[Your assignment] Copy every line of the entries that has the string "pixel" in it.

Records to use Block Start

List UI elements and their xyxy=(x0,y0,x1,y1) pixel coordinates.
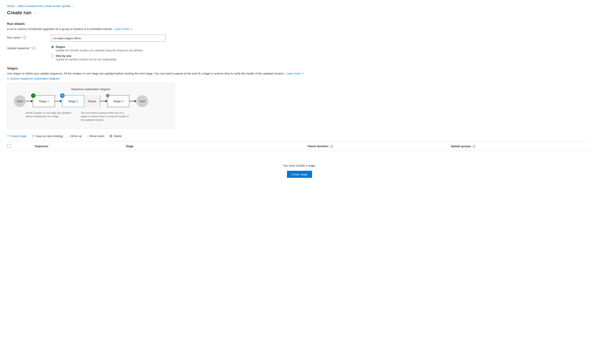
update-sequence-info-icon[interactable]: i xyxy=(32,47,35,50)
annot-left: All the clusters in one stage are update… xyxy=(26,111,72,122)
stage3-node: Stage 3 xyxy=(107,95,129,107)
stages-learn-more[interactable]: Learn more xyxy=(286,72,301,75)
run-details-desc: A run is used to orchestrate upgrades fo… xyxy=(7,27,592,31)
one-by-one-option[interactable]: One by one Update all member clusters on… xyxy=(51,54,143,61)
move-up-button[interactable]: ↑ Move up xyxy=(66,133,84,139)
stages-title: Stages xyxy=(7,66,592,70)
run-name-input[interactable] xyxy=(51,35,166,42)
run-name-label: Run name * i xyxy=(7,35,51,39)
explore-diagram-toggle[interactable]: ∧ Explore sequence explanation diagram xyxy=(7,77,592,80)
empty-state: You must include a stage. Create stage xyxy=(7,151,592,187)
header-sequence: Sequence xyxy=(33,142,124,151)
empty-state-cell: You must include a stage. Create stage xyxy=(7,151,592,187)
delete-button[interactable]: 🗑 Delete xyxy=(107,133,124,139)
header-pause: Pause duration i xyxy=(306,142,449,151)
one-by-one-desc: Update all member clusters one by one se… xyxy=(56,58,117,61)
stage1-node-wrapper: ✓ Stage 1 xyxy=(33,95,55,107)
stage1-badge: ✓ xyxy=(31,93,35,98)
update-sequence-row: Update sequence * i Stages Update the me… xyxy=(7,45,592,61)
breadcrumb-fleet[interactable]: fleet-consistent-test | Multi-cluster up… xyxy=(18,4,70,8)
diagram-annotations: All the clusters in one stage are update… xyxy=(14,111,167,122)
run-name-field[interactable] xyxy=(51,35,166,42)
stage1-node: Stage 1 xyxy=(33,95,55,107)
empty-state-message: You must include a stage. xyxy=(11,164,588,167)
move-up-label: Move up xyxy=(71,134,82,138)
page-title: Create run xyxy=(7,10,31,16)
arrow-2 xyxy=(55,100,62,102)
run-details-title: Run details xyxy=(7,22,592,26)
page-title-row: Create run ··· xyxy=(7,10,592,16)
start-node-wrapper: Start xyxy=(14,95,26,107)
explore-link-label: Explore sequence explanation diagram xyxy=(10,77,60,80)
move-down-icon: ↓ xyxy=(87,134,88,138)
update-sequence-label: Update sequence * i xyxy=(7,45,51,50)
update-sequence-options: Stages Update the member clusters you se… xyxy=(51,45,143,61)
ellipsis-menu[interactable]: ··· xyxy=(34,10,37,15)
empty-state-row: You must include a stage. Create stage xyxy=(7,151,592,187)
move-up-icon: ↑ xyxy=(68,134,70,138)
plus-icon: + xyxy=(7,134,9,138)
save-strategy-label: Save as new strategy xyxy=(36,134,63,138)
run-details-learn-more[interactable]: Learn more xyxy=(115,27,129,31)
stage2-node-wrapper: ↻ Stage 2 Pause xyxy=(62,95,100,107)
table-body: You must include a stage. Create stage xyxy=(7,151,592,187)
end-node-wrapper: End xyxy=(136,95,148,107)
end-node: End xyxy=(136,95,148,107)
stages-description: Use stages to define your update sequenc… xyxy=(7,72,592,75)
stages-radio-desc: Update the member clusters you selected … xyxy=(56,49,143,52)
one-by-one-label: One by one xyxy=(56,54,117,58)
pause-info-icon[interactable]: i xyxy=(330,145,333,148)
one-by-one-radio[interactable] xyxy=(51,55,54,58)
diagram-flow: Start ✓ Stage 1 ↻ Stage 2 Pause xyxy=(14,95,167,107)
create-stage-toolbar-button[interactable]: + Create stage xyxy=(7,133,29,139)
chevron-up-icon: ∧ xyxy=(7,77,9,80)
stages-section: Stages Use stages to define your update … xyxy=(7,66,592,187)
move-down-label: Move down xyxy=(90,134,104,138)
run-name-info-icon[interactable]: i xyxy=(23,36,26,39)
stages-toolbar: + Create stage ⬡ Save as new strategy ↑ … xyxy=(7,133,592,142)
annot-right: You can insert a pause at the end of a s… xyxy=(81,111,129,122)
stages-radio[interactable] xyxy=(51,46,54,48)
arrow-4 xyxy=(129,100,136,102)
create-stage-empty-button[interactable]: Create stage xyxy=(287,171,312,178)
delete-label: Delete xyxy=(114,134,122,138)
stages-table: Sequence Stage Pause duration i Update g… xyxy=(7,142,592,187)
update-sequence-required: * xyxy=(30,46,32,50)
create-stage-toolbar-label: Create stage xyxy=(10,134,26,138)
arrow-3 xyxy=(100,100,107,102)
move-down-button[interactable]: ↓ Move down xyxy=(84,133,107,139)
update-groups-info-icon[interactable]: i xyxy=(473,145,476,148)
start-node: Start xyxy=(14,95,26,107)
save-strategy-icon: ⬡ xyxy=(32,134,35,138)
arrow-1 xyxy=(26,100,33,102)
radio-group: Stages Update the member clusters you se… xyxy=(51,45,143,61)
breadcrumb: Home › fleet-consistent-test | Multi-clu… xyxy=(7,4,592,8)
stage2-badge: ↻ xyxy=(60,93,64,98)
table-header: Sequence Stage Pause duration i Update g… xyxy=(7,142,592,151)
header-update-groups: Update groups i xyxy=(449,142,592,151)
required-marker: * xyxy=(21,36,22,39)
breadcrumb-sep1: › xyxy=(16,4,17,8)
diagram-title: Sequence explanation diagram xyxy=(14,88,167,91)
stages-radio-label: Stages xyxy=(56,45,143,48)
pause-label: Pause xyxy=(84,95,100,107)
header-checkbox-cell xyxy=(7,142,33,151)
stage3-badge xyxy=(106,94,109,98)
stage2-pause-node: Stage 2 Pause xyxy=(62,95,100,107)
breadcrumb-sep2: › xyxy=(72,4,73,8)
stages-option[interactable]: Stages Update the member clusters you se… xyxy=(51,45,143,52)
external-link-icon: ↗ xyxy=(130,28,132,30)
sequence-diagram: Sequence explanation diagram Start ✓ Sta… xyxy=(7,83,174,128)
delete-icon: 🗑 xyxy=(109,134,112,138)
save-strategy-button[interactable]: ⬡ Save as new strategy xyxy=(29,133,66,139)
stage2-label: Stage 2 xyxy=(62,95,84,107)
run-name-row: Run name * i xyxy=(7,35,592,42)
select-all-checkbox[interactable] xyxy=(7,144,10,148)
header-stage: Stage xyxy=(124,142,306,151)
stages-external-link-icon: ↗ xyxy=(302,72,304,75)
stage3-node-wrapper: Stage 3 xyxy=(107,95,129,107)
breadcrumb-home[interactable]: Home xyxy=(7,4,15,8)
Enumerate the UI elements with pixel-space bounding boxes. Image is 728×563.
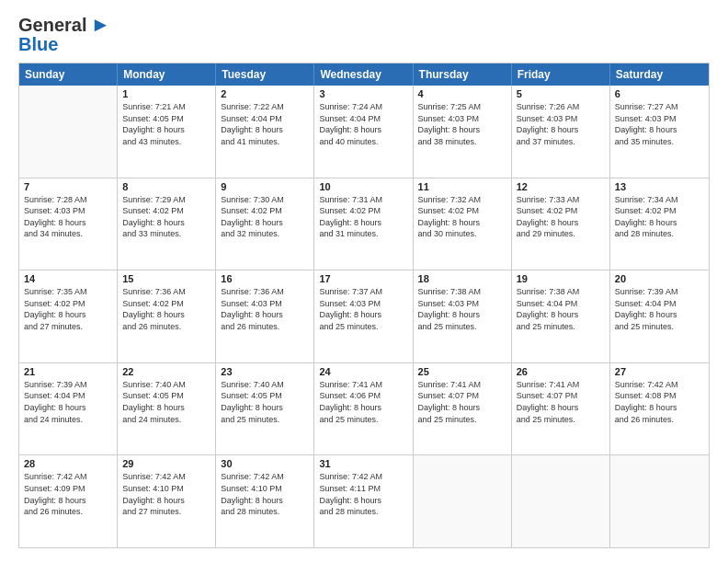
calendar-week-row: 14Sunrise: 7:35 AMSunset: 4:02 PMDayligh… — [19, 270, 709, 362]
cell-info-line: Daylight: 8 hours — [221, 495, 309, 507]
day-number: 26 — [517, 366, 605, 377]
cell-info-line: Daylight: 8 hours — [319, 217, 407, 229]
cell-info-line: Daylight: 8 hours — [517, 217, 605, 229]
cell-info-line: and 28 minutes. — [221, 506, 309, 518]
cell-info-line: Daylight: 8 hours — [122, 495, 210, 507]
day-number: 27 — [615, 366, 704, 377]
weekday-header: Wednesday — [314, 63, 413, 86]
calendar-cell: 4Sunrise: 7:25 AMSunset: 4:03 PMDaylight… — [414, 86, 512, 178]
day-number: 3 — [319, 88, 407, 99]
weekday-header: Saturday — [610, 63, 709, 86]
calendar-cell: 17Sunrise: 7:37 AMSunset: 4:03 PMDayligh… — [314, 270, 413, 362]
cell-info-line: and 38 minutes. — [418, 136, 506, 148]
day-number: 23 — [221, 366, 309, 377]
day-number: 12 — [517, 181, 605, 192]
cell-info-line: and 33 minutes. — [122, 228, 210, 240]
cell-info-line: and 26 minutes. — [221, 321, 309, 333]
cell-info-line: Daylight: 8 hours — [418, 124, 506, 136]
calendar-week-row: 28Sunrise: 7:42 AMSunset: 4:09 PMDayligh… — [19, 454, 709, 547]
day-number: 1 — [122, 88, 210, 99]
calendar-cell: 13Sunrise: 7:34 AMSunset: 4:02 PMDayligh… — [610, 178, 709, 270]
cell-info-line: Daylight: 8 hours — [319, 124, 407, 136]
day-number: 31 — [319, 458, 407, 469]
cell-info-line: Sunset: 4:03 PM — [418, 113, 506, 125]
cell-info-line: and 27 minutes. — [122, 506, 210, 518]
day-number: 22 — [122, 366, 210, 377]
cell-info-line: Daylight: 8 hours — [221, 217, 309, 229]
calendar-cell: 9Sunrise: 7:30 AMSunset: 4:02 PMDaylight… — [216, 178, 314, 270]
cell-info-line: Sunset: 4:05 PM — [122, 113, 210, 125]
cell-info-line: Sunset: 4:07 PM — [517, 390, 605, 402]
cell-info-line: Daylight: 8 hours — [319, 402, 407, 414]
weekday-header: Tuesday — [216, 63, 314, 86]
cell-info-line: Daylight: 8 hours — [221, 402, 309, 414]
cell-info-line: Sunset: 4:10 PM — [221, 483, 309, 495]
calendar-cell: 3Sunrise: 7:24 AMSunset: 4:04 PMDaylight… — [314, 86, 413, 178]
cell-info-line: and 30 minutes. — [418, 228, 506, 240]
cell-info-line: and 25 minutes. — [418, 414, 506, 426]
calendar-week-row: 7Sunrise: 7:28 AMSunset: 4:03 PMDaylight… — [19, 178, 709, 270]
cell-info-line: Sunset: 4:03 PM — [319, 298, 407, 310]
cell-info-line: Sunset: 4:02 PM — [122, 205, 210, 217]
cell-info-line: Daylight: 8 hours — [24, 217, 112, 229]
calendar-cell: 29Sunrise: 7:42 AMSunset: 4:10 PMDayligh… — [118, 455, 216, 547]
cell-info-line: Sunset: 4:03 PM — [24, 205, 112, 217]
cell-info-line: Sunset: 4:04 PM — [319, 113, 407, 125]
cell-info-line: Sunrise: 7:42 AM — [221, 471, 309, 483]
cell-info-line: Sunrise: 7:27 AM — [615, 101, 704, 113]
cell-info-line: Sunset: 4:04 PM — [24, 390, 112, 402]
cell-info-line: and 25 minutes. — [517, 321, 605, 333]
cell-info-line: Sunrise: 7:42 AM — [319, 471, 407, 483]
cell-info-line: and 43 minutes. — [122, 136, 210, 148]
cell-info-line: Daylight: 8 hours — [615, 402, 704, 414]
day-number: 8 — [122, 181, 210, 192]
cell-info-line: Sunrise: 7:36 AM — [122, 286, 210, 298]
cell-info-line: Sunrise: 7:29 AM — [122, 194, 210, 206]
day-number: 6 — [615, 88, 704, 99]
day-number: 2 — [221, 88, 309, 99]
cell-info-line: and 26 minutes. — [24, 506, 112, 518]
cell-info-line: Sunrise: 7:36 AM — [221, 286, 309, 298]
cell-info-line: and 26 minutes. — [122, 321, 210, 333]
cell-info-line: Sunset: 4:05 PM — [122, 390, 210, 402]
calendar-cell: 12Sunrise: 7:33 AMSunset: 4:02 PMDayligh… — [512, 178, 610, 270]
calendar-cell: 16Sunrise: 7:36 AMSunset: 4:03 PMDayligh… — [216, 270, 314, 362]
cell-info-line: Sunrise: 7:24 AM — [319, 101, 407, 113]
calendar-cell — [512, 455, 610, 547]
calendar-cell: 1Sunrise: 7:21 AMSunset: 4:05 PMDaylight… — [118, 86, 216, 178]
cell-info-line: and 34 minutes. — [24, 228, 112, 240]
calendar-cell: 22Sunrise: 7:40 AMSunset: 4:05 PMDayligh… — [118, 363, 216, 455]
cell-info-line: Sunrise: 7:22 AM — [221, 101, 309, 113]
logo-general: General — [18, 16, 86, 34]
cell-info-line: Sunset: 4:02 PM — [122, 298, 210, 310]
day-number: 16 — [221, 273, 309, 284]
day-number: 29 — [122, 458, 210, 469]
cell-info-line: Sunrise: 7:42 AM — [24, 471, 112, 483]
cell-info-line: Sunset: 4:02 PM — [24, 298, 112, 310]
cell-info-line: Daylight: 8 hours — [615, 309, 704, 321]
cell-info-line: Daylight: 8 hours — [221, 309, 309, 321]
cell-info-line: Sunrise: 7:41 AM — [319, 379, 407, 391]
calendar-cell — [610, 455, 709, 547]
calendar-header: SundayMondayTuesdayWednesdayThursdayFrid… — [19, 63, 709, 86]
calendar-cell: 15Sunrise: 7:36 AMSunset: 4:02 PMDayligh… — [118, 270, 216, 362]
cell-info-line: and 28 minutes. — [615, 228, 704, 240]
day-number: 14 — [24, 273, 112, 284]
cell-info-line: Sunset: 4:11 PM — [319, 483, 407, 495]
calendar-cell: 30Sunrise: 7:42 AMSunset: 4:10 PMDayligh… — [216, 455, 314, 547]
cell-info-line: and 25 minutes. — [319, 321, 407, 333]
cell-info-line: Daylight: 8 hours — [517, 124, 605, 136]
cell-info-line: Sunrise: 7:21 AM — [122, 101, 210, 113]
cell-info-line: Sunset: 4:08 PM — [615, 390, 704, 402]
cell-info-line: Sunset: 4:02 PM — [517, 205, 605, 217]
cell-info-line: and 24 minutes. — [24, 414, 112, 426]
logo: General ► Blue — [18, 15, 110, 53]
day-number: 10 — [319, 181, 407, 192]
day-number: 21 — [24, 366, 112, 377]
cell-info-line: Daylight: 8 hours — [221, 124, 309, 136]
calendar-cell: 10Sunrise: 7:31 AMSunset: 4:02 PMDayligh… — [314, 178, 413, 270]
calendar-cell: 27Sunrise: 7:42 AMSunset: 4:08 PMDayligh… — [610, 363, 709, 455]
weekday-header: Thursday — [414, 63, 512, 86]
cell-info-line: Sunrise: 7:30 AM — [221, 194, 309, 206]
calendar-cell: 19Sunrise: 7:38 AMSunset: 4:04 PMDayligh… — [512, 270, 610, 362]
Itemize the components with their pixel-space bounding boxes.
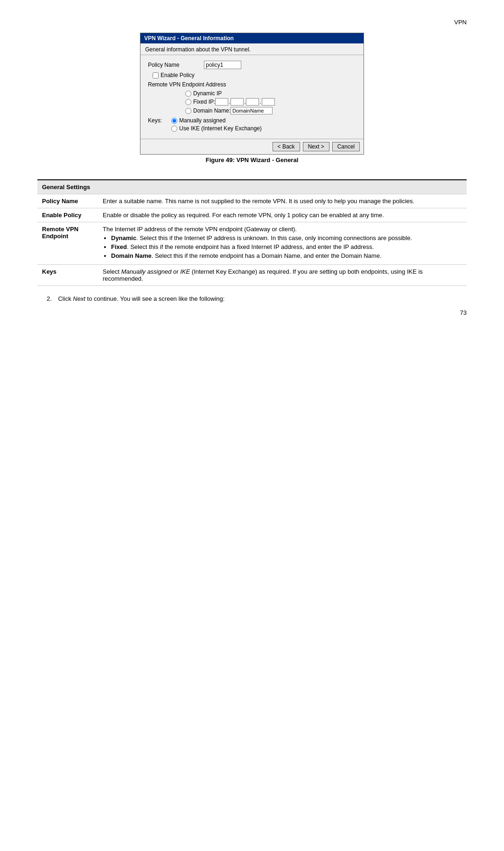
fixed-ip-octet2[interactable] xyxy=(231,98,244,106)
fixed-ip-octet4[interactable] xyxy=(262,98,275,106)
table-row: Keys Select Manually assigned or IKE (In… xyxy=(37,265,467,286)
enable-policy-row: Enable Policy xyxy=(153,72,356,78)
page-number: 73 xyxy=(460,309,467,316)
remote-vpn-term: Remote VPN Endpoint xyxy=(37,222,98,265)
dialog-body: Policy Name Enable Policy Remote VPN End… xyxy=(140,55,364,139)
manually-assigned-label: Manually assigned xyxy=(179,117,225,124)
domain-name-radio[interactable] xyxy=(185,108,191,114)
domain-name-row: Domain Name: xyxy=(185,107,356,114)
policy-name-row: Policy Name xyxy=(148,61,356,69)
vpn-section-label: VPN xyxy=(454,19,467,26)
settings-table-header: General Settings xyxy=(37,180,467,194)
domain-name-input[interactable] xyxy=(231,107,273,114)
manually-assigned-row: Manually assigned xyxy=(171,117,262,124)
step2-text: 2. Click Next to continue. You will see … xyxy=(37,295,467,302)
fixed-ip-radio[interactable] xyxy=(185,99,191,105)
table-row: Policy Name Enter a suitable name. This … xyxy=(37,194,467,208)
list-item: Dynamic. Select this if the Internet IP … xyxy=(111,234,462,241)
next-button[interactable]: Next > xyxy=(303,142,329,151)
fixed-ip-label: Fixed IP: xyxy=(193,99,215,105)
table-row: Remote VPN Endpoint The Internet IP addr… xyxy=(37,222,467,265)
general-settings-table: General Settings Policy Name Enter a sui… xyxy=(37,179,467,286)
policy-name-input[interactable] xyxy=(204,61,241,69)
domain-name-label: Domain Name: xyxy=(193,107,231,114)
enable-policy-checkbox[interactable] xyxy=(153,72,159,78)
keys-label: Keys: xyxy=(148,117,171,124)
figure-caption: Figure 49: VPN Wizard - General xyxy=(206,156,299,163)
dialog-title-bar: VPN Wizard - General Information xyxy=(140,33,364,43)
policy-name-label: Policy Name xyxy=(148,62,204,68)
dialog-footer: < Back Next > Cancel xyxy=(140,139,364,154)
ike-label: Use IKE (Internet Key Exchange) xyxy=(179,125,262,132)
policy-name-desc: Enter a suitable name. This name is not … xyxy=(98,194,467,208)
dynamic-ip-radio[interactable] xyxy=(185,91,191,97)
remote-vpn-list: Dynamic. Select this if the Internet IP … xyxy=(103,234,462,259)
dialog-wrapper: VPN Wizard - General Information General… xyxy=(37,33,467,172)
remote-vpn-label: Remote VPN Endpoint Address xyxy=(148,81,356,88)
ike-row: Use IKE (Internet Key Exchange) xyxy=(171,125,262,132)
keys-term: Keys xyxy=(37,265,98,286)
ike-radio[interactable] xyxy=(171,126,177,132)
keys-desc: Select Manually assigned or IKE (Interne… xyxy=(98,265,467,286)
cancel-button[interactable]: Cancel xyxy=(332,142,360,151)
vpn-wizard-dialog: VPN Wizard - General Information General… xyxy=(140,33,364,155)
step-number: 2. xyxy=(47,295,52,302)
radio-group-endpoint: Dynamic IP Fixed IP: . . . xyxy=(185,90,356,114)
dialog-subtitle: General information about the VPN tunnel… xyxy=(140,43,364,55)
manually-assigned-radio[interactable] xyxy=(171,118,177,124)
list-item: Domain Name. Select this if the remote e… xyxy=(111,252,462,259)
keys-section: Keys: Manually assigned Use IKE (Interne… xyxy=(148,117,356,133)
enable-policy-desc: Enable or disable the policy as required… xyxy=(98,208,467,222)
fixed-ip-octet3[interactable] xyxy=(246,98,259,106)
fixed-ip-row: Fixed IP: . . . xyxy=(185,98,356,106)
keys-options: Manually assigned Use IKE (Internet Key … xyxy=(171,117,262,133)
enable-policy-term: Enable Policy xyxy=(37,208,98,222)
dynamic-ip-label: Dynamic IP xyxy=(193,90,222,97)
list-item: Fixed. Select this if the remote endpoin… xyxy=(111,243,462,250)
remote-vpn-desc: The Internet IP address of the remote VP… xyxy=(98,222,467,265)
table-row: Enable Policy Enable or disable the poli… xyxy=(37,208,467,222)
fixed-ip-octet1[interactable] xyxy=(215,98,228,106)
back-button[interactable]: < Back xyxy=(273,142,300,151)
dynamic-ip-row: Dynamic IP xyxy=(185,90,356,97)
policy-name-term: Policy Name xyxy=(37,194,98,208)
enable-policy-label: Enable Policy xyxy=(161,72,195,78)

Records to use Block End

[Expected answer]
List UI elements and their xyxy=(x0,y0,x1,y1) pixel coordinates.
Enumerate the UI elements with pixel-space bounding boxes. Image is 728×563.
Itemize the components with their pixel-space bounding boxes.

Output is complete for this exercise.